Each record is to be copied exactly, with its pictures left behind.
=== Begin Enclosure ===
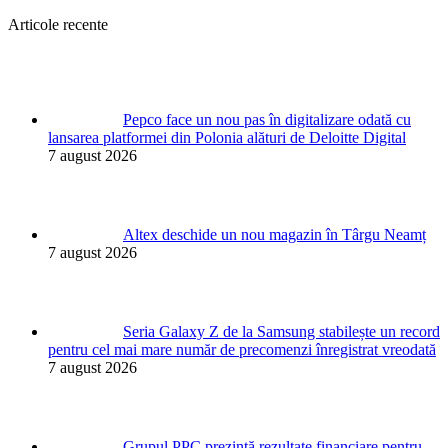
Articole recente
Pepco face un nou pas în digitalizare odată cu
lansarea platformei din Polonia alături de Deloitte Digital
7 august 2026
Altex deschide un nou magazin în Târgu Neamț
7 august 2026
Seria Galaxy Z de la Samsung stabilește un record
pentru cel mai mare număr de precomenzi înregistrat vreodată
7 august 2026
Grupul PPC prezintă rezultate financiare pentru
=== End Enclosure ===
▶ Result for this task:
Articole recente
Pepco face un nou pas în digitalizare odată cu
lansarea platformei din Polonia alături de Deloitte Digital
7 august 2026
Altex deschide un nou magazin în Târgu Neamț
7 august 2026
Seria Galaxy Z de la Samsung stabilește un record
pentru cel mai mare număr de precomenzi înregistrat vreodată
7 august 2026
Grupul PPC prezintă rezultate financiare pentru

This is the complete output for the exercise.